= Your goal =
The answer must consist of the entries, copied exactly and in full.

= Saved entries =
* * * * *

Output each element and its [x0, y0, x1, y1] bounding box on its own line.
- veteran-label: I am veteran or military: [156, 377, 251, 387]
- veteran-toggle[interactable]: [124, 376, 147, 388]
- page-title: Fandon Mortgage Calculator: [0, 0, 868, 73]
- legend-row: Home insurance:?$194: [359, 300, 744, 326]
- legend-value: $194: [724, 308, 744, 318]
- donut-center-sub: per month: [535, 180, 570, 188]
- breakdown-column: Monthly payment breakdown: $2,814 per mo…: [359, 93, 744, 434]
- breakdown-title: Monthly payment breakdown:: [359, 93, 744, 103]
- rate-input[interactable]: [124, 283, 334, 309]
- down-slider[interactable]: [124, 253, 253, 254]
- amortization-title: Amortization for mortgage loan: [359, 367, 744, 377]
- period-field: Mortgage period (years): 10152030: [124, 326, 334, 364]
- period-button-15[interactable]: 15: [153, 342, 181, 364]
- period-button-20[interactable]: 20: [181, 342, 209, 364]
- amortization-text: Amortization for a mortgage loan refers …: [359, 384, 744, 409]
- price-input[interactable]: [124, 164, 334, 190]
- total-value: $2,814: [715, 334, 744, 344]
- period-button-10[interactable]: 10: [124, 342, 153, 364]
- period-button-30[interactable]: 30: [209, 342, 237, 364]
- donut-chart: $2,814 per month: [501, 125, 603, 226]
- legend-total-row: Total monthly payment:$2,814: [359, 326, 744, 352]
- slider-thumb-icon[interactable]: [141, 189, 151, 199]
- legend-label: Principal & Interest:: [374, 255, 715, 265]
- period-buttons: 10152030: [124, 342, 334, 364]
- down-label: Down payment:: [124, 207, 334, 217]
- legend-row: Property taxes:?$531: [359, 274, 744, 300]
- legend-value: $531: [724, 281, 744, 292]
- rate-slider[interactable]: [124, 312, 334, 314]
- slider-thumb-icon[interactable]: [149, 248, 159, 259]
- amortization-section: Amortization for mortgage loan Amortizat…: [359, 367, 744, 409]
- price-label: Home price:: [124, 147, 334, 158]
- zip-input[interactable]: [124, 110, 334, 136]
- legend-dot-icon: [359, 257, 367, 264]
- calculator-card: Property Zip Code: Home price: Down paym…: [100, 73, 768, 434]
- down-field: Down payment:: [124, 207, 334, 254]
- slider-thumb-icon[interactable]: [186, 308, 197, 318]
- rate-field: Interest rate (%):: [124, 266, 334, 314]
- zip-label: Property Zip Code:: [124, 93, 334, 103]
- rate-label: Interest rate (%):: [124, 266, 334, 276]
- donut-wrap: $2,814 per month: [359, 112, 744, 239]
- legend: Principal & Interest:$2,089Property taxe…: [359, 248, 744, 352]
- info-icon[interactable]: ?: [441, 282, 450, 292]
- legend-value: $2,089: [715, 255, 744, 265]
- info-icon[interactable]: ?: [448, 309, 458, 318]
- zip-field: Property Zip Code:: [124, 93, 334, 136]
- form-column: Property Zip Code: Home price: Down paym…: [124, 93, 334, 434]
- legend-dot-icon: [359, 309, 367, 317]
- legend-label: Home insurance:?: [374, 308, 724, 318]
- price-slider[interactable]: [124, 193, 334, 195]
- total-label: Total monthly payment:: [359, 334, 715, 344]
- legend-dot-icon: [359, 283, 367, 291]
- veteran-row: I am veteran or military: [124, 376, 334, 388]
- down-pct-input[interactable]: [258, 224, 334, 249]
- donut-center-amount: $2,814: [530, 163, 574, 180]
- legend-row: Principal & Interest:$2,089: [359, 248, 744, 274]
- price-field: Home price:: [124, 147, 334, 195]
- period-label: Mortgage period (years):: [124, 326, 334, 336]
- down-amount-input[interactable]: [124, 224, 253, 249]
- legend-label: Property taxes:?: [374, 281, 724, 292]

* * * * *

= Answer box =
Output each element and its [x0, y0, x1, y1] bounding box on its own line.
- veteran-label: I am veteran or military: [156, 377, 251, 387]
- veteran-toggle[interactable]: [124, 376, 147, 388]
- page-title: Fandon Mortgage Calculator: [0, 0, 868, 73]
- legend-row: Home insurance:?$194: [359, 300, 744, 326]
- legend-value: $194: [724, 308, 744, 318]
- donut-center-sub: per month: [535, 180, 570, 188]
- breakdown-column: Monthly payment breakdown: $2,814 per mo…: [359, 93, 744, 434]
- breakdown-title: Monthly payment breakdown:: [359, 93, 744, 103]
- rate-input[interactable]: [124, 283, 334, 309]
- down-slider[interactable]: [124, 253, 253, 254]
- amortization-title: Amortization for mortgage loan: [359, 367, 744, 377]
- period-field: Mortgage period (years): 10152030: [124, 326, 334, 364]
- period-button-15[interactable]: 15: [153, 342, 181, 364]
- period-button-20[interactable]: 20: [181, 342, 209, 364]
- amortization-text: Amortization for a mortgage loan refers …: [359, 384, 744, 409]
- price-input[interactable]: [124, 164, 334, 190]
- total-value: $2,814: [715, 334, 744, 344]
- period-button-10[interactable]: 10: [124, 342, 153, 364]
- period-button-30[interactable]: 30: [209, 342, 237, 364]
- donut-chart: $2,814 per month: [501, 125, 603, 226]
- legend-total-row: Total monthly payment:$2,814: [359, 326, 744, 352]
- slider-thumb-icon[interactable]: [141, 189, 151, 199]
- legend-label: Principal & Interest:: [374, 255, 715, 265]
- period-buttons: 10152030: [124, 342, 334, 364]
- down-label: Down payment:: [124, 207, 334, 217]
- legend-row: Property taxes:?$531: [359, 274, 744, 300]
- legend-value: $531: [724, 281, 744, 292]
- rate-slider[interactable]: [124, 312, 334, 314]
- slider-thumb-icon[interactable]: [149, 248, 159, 259]
- amortization-section: Amortization for mortgage loan Amortizat…: [359, 367, 744, 409]
- price-label: Home price:: [124, 147, 334, 158]
- zip-input[interactable]: [124, 110, 334, 136]
- legend-dot-icon: [359, 257, 367, 264]
- calculator-card: Property Zip Code: Home price: Down paym…: [100, 73, 768, 434]
- down-field: Down payment:: [124, 207, 334, 254]
- slider-thumb-icon[interactable]: [186, 308, 197, 318]
- rate-field: Interest rate (%):: [124, 266, 334, 314]
- zip-label: Property Zip Code:: [124, 93, 334, 103]
- rate-label: Interest rate (%):: [124, 266, 334, 276]
- donut-wrap: $2,814 per month: [359, 112, 744, 239]
- legend: Principal & Interest:$2,089Property taxe…: [359, 248, 744, 352]
- info-icon[interactable]: ?: [441, 282, 450, 292]
- legend-value: $2,089: [715, 255, 744, 265]
- info-icon[interactable]: ?: [448, 309, 458, 318]
- zip-field: Property Zip Code:: [124, 93, 334, 136]
- form-column: Property Zip Code: Home price: Down paym…: [124, 93, 334, 434]
- legend-dot-icon: [359, 309, 367, 317]
- legend-label: Home insurance:?: [374, 308, 724, 318]
- price-slider[interactable]: [124, 193, 334, 195]
- total-label: Total monthly payment:: [359, 334, 715, 344]
- legend-dot-icon: [359, 283, 367, 291]
- veteran-row: I am veteran or military: [124, 376, 334, 388]
- down-pct-input[interactable]: [258, 224, 334, 249]
- donut-center-amount: $2,814: [530, 163, 574, 180]
- legend-row: Principal & Interest:$2,089: [359, 248, 744, 274]
- price-field: Home price:: [124, 147, 334, 195]
- period-label: Mortgage period (years):: [124, 326, 334, 336]
- down-amount-input[interactable]: [124, 224, 253, 249]
- legend-label: Property taxes:?: [374, 281, 724, 292]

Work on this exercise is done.